Transcribed page contents -
━━━━

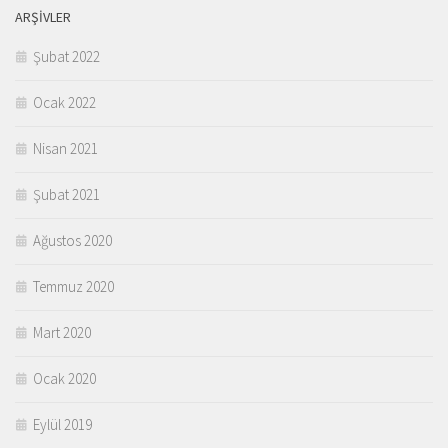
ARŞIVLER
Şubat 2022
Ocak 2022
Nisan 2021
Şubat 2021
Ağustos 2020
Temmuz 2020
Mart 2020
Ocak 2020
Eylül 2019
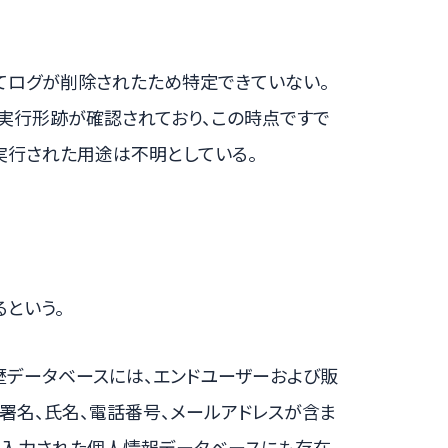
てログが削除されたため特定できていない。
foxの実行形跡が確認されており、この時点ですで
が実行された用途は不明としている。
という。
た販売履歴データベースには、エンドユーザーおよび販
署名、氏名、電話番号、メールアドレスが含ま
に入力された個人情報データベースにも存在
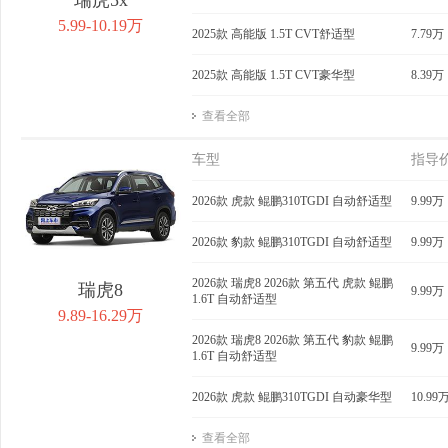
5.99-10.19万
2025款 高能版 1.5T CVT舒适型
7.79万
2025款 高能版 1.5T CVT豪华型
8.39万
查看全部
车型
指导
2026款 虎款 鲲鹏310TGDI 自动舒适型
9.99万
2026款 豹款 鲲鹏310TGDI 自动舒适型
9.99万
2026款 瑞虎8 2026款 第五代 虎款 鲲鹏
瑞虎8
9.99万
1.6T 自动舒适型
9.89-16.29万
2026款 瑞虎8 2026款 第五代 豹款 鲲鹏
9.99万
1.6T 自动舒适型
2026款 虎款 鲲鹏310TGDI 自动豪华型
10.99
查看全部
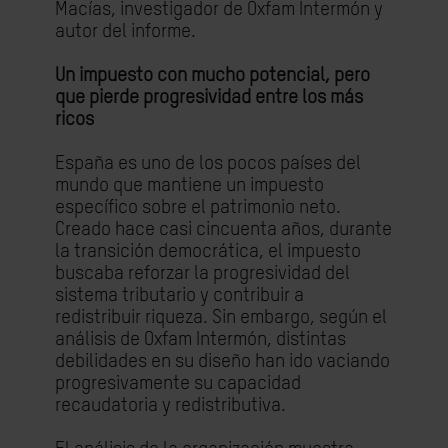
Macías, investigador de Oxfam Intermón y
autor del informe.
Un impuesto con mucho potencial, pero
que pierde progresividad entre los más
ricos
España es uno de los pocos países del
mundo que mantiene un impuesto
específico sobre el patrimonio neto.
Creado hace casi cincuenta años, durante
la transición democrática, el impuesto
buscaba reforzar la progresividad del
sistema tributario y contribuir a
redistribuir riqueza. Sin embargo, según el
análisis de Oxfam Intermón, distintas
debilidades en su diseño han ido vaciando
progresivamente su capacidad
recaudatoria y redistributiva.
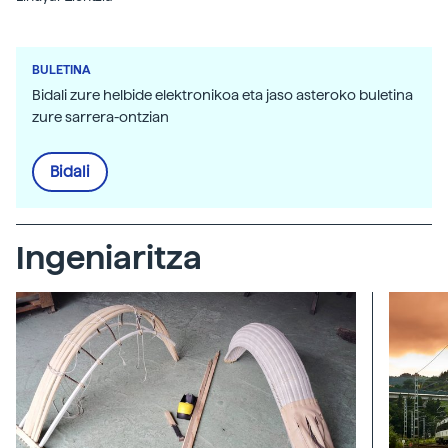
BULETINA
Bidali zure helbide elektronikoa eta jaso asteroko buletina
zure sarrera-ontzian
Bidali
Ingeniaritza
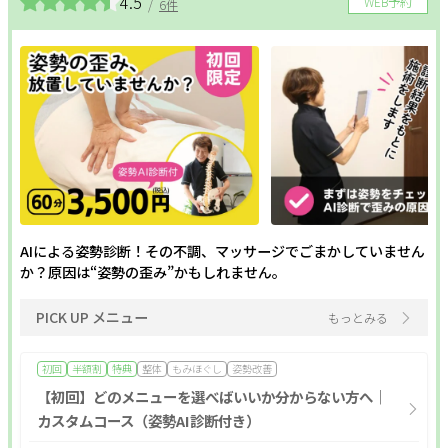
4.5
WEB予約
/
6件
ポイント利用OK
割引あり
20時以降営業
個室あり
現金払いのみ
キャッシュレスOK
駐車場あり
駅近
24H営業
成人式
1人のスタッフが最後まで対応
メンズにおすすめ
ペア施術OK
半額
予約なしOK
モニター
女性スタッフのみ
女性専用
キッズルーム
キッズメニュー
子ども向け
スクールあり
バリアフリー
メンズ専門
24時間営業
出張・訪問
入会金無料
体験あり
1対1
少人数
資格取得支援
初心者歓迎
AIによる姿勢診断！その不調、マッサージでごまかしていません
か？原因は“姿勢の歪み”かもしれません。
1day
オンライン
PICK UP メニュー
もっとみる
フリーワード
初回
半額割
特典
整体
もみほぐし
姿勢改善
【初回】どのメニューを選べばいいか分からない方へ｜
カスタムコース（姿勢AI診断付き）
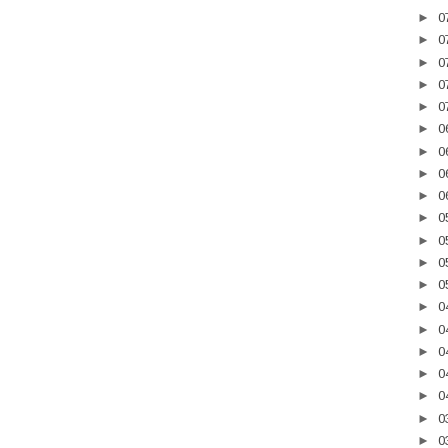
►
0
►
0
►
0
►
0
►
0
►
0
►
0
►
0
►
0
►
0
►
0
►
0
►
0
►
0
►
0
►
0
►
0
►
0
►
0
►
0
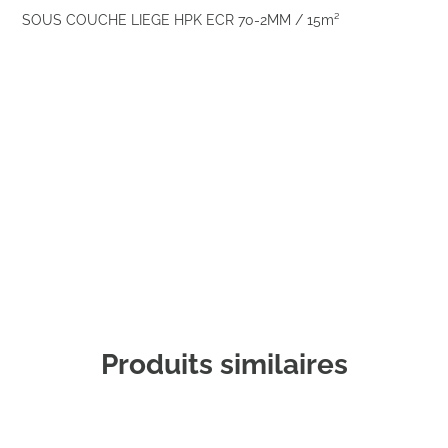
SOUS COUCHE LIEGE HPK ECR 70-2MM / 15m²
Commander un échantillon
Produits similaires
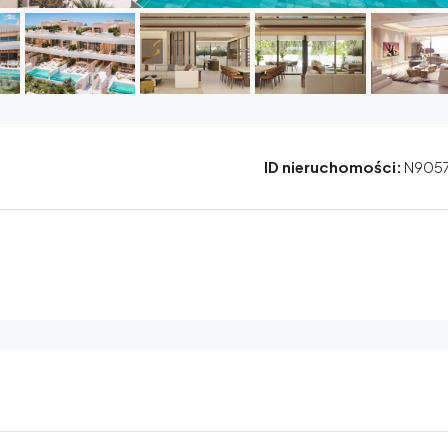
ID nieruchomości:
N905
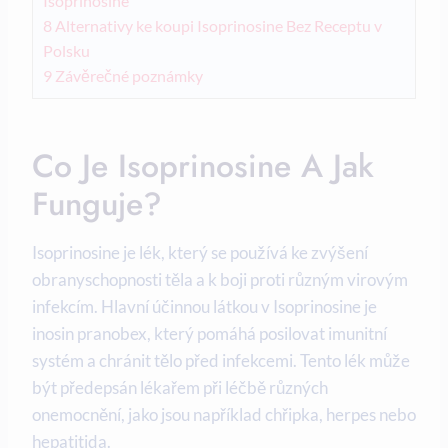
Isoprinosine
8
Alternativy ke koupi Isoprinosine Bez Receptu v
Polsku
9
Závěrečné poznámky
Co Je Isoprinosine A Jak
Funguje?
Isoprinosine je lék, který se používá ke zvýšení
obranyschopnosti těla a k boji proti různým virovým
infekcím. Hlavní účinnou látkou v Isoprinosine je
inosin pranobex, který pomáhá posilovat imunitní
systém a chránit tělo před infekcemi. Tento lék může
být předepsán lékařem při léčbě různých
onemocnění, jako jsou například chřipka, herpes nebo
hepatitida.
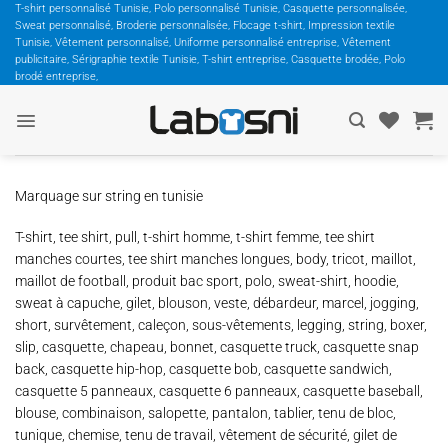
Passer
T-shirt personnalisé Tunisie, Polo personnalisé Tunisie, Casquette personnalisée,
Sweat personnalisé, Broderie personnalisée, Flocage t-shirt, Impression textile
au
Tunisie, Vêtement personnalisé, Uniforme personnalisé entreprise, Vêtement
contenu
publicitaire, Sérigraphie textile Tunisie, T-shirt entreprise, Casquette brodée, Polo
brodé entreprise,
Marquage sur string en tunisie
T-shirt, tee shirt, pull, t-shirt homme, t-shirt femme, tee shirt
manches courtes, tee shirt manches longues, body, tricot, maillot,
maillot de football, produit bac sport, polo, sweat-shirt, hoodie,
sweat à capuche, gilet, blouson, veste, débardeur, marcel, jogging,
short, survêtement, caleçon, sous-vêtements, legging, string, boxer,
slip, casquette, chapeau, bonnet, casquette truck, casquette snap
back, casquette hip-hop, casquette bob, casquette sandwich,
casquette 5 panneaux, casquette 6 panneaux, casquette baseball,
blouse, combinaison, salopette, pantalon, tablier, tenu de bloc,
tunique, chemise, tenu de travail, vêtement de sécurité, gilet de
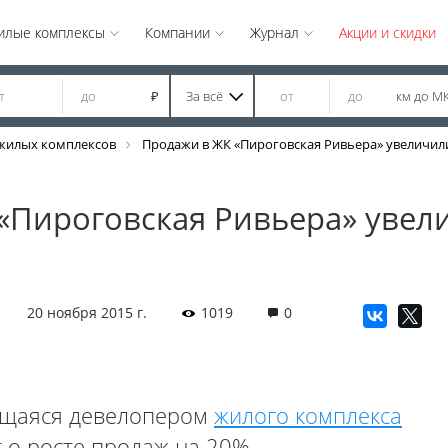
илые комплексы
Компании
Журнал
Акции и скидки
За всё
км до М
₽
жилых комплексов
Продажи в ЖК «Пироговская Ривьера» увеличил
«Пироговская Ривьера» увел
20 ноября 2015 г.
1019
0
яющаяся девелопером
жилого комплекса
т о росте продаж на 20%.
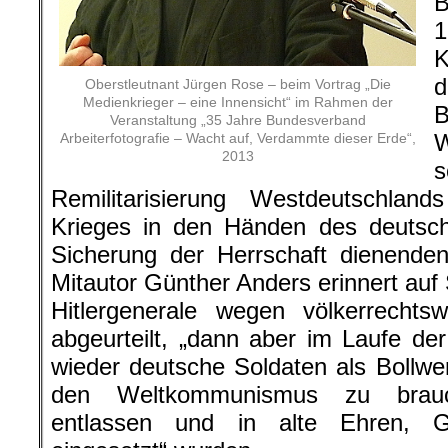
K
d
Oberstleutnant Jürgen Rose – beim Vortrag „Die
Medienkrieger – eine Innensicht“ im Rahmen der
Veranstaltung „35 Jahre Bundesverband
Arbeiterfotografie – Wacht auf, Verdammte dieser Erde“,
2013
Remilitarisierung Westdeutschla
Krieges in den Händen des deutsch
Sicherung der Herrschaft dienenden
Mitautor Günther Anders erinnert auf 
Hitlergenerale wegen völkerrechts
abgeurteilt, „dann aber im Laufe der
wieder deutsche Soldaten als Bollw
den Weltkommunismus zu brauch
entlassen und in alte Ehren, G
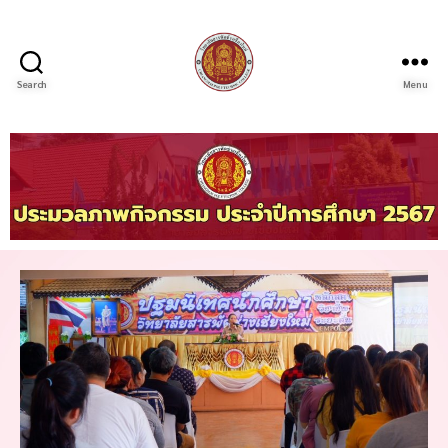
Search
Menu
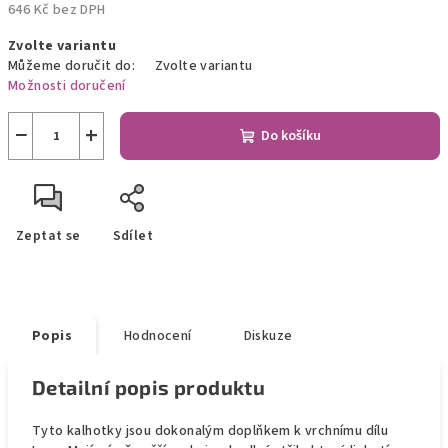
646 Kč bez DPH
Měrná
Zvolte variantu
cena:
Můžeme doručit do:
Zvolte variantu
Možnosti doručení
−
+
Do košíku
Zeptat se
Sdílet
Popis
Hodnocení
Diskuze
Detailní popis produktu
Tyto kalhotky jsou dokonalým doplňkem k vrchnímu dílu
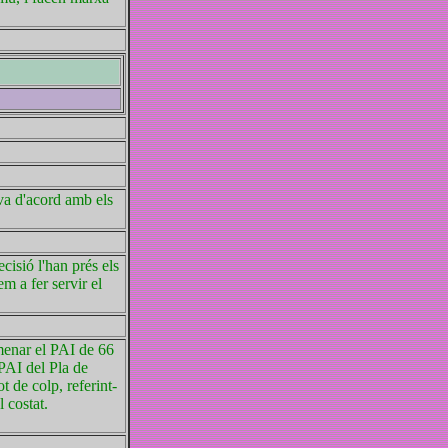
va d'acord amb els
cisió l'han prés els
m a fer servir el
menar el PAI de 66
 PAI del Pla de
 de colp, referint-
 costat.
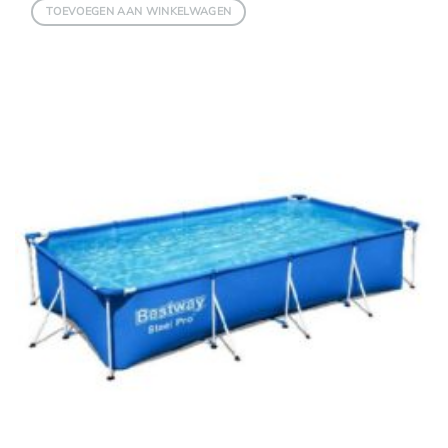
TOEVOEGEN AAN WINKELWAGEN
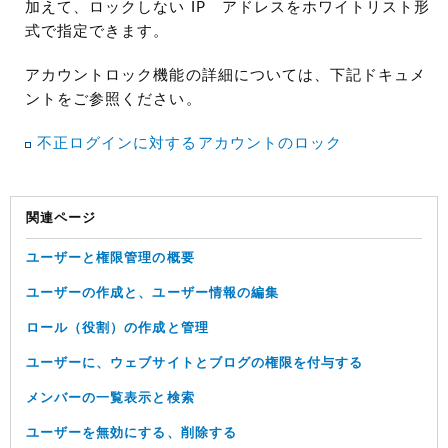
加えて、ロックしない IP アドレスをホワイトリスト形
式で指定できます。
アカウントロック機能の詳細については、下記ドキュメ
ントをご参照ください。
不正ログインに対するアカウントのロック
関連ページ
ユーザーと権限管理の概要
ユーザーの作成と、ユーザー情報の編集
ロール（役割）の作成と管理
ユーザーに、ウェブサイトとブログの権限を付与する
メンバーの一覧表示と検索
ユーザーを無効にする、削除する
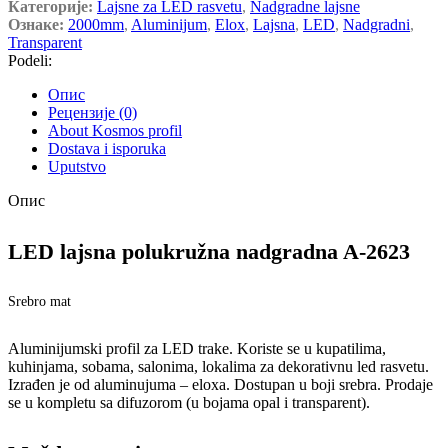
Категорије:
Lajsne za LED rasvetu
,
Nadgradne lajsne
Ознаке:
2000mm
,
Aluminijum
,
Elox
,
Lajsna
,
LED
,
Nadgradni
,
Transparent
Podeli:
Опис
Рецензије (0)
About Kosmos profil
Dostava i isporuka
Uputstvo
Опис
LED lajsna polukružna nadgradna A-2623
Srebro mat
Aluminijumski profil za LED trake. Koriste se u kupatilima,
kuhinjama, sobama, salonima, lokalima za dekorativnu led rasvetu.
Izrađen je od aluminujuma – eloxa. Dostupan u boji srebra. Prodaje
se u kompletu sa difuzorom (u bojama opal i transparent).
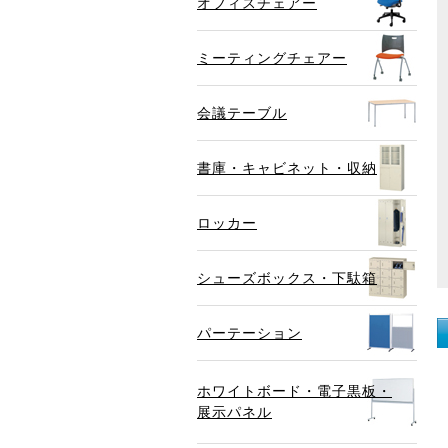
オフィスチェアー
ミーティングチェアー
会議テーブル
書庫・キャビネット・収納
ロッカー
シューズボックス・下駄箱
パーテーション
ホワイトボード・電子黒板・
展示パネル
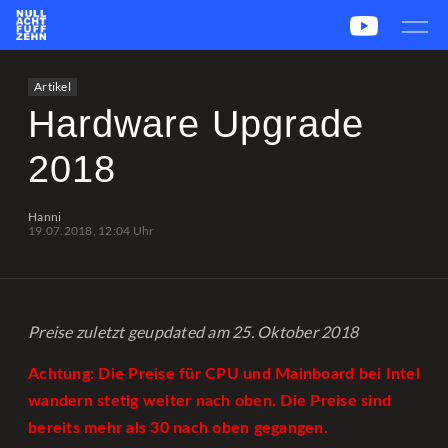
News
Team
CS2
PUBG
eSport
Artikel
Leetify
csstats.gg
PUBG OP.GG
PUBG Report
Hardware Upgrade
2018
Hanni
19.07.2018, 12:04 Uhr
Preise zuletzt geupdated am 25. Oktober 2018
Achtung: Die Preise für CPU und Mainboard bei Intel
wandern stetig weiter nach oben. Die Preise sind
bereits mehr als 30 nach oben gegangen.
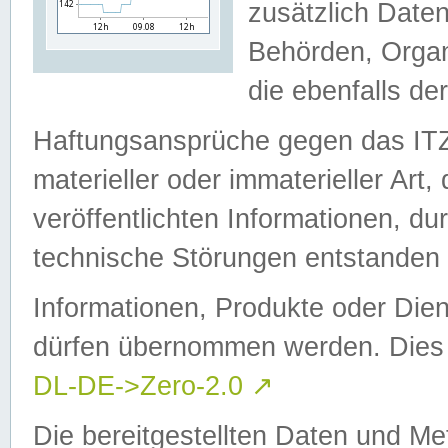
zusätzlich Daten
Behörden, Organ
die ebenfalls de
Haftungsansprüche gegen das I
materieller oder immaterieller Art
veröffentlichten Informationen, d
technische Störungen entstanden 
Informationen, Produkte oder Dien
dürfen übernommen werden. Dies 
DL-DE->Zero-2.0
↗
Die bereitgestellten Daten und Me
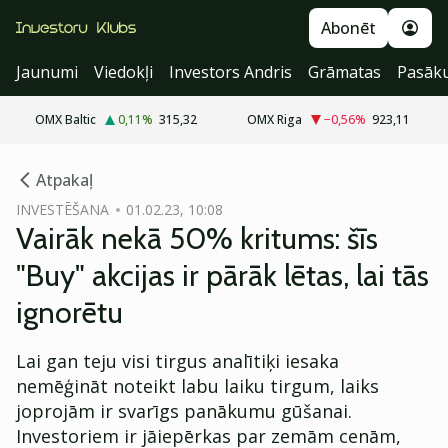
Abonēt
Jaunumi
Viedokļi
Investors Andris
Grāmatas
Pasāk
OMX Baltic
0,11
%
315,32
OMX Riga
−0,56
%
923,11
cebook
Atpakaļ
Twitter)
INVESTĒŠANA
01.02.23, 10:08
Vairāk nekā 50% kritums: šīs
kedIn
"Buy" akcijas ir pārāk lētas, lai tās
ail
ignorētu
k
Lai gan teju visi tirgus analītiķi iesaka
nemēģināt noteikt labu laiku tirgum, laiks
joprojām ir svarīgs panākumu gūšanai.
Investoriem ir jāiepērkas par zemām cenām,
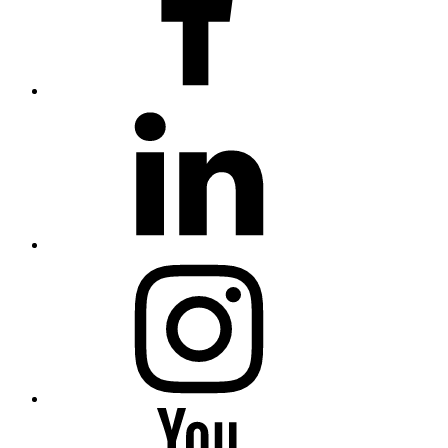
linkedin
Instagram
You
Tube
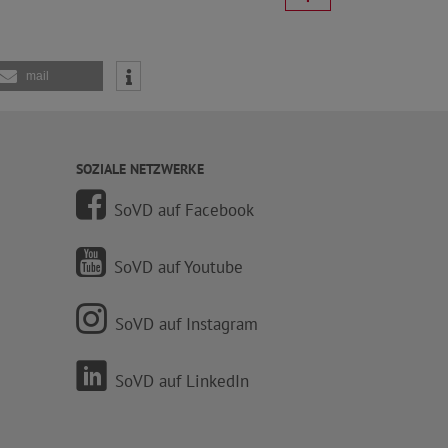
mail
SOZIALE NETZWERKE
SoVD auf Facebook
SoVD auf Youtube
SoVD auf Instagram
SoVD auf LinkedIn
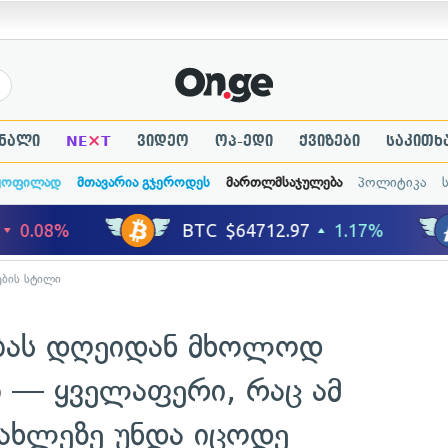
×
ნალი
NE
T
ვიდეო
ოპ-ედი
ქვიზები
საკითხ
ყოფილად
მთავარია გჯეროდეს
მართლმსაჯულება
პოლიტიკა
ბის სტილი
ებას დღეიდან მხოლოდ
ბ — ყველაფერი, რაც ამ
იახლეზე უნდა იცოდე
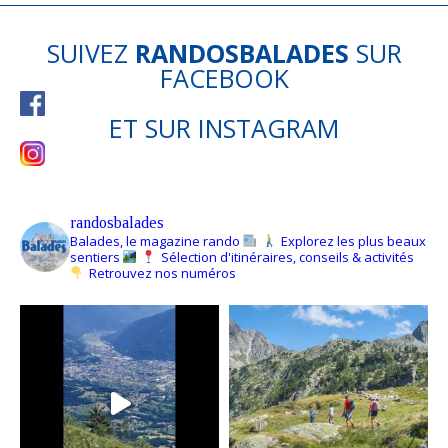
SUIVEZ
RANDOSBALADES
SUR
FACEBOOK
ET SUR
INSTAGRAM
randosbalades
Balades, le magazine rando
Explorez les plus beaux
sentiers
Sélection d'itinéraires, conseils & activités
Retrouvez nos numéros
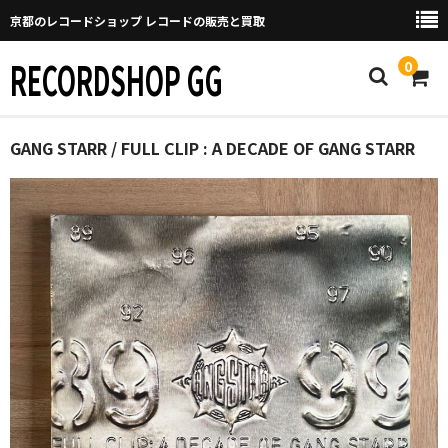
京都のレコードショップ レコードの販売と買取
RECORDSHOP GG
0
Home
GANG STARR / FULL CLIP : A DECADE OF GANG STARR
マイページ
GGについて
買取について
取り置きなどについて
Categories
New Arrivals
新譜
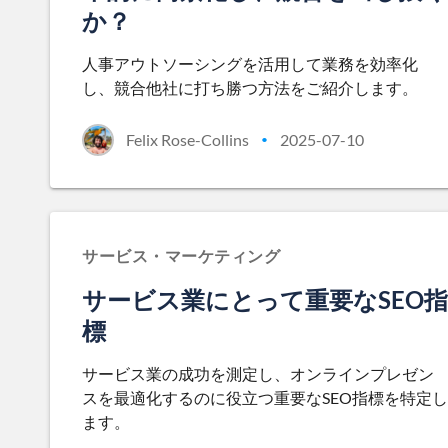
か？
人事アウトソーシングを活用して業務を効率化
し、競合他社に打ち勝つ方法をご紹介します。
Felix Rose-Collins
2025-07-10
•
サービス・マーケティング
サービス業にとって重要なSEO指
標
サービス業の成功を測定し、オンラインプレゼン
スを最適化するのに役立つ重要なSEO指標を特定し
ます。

━━━━

Your goal -
Filter the records above and return every line that holds the word "zure".

Output -
Bidali zure helbide elektronikoa eta jaso asteroko buletina
zure sarrera-ontzian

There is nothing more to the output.